Multidimensional biochemical information processing of dynamical patterns

Biological cells can send signals to each other by emitting signalling molecules. Cells can receive the signals by measuring the concentration of the signalling molecules using surface receptors. If the concentration does not change in time then this is just a single number, which does not transmit much information. Compare this with sending electrical signals down wires; if the voltage is maintained at a constant value, then very little information is sent. Instead, the voltage is changed very quickly and the information is encoded in the time varying pattern. i.e. you can transmit a series of bits by turning the voltage on and off. In a similar way, cells can transmit messages in the dynamical concentration of signalling molecules.

A recent paper ‘Multidimensional biochemical information processing of dynamical patterns’ by Yoshihiko Hasegawa from the University of Tokyo examines how a simple model of cell sensing can extract the most information from a time varying concentration. 

The model assumes that the cell sees is a combination of two separate signals encoded in the same molecule, one signal with a fast variation and one with a slow one (see figure). The challenge for the cell is to work out the strength of each individual component from the combined signal that it sees. The better it does, the more information it has. This challenge is complicated by the fact that the cell's readout is not 100% accurate. 

The signal is made by summing a fast signal and a slow signal

The author assumes that the cell has two decoding channels (cell-surface receptors with an associated downstream network) by which to process the signal. They find that when the cell's readout is accurate, the information is maximised when each decoder independently detects one component each. By contrast, when the cell's readout is inaccurate, it is better to have two identical decoders that are simply giving independent estimates of the overall signal strength, without trying to tease out the individual components.

The author then shows how to construct chemical reaction networks that implement the optimal decoders. They find that a possible network for the decoder is a large cascade network with additional feedback and feed-forward loops, which has been found in real biological signalling networks. They also show that the number of molecular species in these cascades can be reduced and the response function is still approximately correct.

 

Probabilistic switching circuits in DNA.

As seen in previous entries in this blog, DNA reaction networks are a substrate that enables the creation of computational systems. These reaction networks have been a research topic for quite a long time and they have their own set of advantages and operational challenges. One of the present challenges is that up to the present day, all biomolecular computing architectures have been conceived as digital deterministic ones, while actual molecular signals are analog in concentration and involve stochastic (or random) reaction events. These two signal characteristics, when controlled in space and time, allow for the emergency of complex phenomena (such as patterning or morphogenesis). Besides this, it is considered that the integration of the analog/stochastic architectures would expand the capabilities of DNA computing.

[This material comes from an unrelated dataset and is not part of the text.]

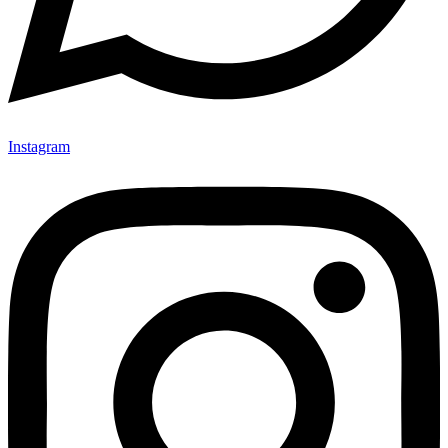
Instagram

Qian’s group present the first step towards the integration of stochastic/analog systems in DNA circuits. The implementation is done through irreversible strand displacement reactions in which a given input can bind to 2 different gate molecules with a probability that depends on the gate concentration. The reaction with one gate or the other leads to two different outputs. This architecture, implemented in switches and signal splitters, works stochastically in the single molecule level. But, when observed in bulk, the stochastic elements in the circuit allow the transformation of a digital signal of n bits into an analog signal able to take 2ⁿ values.

Figure 1. Example of a circuit with 3 stochastic elements (2 splitters and 1 gate), and the different analog signal values that it can output.

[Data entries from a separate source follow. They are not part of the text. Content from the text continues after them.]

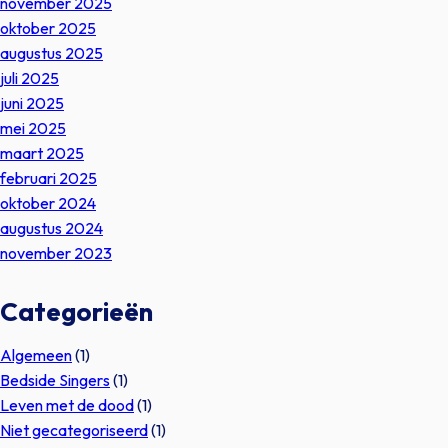
november 2025
oktober 2025
augustus 2025
juli 2025
juni 2025
mei 2025
maart 2025
februari 2025
oktober 2024
augustus 2024
november 2023
Categorieën
Algemeen
(1)
Bedside Singers
(1)
Leven met de dood
(1)
Niet gecategoriseerd
(1)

This architecture has been proved to be able to allow the implementation of feedback loops that allow adjustment of the intensity of the output signal. Despite some limitations (in larger circuits, fine tuning of the probability becomes harder thus requiring correction of the initial input signal), the proposed probabilistic circuits are a bridge that allows the interconnection of digital and analog computational circuits.

References:

Wilhelm, D., Bruck, J., & Qian, L. (2018). Probabilistic switching circuits in DNA. Proceedings of the National Academy of Sciences, 201715926.